■ **ASSIGNMENT**
Could you repeat word for word only the lines from the one containing "والترفيهية، مثل كرة" to the last line of the data below?

*** Opening THE DATA ***

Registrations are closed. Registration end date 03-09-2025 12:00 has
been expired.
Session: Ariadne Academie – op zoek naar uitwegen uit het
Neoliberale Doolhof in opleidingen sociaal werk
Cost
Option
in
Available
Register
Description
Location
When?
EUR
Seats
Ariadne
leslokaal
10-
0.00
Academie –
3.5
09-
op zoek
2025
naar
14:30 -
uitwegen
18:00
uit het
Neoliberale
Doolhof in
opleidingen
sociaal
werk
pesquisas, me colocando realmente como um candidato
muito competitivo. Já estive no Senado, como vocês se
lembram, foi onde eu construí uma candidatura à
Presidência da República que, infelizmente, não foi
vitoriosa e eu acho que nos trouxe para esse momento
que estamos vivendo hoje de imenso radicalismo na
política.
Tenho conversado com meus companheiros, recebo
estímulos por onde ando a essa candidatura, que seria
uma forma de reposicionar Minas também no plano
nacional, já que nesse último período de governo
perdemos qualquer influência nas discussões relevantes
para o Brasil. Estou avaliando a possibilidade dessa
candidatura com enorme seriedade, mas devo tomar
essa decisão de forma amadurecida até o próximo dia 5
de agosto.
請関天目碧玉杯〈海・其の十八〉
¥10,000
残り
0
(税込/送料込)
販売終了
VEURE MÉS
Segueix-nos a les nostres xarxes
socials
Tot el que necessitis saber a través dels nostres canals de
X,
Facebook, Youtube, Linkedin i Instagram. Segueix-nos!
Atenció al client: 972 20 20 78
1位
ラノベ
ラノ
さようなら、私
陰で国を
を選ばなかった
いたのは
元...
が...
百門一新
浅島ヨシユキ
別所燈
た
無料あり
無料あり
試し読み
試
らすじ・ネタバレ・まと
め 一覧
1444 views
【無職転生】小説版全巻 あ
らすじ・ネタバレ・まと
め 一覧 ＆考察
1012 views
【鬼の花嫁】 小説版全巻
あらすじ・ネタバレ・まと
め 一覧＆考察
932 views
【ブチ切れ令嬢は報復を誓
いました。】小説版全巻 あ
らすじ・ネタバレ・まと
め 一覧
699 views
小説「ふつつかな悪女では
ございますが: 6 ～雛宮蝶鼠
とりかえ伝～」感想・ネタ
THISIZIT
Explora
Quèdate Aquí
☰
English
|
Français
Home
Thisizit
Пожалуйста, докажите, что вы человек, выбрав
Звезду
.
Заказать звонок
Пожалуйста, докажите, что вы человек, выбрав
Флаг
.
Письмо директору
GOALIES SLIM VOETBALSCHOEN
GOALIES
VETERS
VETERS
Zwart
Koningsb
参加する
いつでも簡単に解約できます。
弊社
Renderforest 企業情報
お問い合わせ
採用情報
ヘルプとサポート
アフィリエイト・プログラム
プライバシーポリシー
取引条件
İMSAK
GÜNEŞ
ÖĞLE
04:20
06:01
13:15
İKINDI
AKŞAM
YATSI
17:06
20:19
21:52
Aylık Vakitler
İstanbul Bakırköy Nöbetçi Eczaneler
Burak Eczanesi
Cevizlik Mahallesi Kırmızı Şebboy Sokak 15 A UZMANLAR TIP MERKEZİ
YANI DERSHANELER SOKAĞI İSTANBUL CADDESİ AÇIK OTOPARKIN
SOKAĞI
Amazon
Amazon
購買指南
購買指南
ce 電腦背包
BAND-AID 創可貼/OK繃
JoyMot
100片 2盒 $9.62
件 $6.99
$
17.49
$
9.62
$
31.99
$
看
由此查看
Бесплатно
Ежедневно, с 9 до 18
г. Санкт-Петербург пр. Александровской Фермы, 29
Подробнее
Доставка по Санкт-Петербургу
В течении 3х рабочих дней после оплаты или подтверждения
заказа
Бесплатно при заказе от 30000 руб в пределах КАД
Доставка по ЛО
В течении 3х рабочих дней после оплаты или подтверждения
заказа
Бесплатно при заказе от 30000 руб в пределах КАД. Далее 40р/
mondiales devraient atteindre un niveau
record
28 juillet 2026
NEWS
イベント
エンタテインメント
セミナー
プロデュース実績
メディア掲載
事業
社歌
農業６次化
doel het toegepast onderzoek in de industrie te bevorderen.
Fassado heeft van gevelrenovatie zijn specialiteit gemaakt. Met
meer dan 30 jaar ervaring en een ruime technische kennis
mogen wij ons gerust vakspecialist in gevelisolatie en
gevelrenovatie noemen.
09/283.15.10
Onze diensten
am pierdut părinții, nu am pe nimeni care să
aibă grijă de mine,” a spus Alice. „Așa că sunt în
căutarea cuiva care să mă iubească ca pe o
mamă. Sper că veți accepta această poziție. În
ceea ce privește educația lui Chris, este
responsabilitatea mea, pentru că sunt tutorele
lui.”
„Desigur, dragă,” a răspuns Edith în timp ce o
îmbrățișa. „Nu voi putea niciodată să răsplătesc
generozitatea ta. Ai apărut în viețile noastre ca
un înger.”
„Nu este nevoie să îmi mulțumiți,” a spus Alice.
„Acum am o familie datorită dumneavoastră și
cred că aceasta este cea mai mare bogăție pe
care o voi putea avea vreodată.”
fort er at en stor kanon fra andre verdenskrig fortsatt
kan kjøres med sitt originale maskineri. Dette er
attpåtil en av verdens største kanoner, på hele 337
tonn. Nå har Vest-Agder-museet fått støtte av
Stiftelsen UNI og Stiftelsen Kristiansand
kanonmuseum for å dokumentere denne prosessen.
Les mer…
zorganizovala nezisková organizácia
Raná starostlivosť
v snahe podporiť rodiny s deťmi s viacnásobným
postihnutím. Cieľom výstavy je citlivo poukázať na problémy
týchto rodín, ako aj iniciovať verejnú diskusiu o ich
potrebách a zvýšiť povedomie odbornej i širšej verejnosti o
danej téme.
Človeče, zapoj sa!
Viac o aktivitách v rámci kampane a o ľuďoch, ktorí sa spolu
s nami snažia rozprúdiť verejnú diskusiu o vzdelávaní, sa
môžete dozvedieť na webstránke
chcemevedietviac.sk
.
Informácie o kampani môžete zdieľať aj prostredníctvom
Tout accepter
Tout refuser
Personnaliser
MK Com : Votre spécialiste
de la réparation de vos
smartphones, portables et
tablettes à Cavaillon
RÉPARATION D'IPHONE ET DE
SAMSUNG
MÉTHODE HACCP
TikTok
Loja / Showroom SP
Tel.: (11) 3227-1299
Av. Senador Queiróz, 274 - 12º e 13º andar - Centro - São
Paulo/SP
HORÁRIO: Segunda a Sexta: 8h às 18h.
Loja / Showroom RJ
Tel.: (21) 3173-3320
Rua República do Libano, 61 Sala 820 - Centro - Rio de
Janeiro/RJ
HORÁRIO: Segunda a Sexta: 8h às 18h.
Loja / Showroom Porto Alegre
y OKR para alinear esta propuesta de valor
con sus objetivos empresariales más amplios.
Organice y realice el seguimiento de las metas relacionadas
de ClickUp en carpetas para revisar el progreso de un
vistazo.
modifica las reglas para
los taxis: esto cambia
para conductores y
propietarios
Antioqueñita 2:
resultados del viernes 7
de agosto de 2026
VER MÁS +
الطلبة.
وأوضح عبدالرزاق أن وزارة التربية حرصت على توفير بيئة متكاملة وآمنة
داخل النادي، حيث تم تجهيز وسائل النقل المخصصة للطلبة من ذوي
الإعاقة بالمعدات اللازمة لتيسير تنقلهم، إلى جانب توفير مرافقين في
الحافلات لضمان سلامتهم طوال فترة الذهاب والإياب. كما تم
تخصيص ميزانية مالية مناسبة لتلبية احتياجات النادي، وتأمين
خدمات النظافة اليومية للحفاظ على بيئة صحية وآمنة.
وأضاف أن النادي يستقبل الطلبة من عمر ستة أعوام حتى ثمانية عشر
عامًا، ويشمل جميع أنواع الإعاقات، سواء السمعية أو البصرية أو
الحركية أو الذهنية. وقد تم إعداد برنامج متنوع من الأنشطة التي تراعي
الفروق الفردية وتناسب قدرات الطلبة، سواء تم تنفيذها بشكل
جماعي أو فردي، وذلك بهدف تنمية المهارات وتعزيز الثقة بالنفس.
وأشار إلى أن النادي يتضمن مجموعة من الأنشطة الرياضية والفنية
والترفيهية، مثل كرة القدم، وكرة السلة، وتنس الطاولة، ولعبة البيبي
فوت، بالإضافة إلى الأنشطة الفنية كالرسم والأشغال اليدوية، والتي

*** Closing THE DATA ***

■ **THE ANSWER**
والترفيهية، مثل كرة القدم، وكرة السلة، وتنس الطاولة، ولعبة البيبي
فوت، بالإضافة إلى الأنشطة الفنية كالرسم والأشغال اليدوية، والتي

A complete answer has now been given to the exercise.